Records for the task:

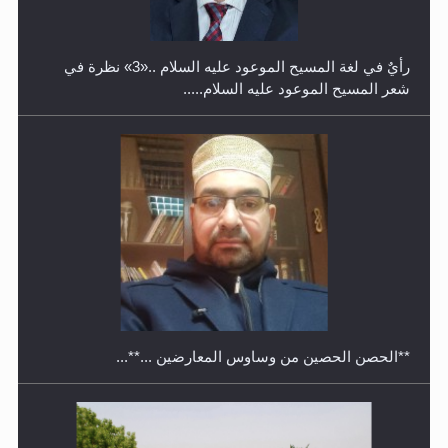
رأيٌ في لغة المسيح الموعود عليه السلام ..«3» نظرة في
شعر المسيح الموعود عليه السلام.....
معرض القرآن الكريم لمدة ثلاثين يوما في مكتبة مدينة
ريهيماكي في فنلند
**الحصن الحصين من وساوس المعارضين ...**...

Work item: Print the line containing "ريهيماكي في فنلند" and every line after it to the end of the records above, exactly as written, and nothing else.

Reply:
ريهيماكي في فنلند
**الحصن الحصين من وساوس المعارضين ...**...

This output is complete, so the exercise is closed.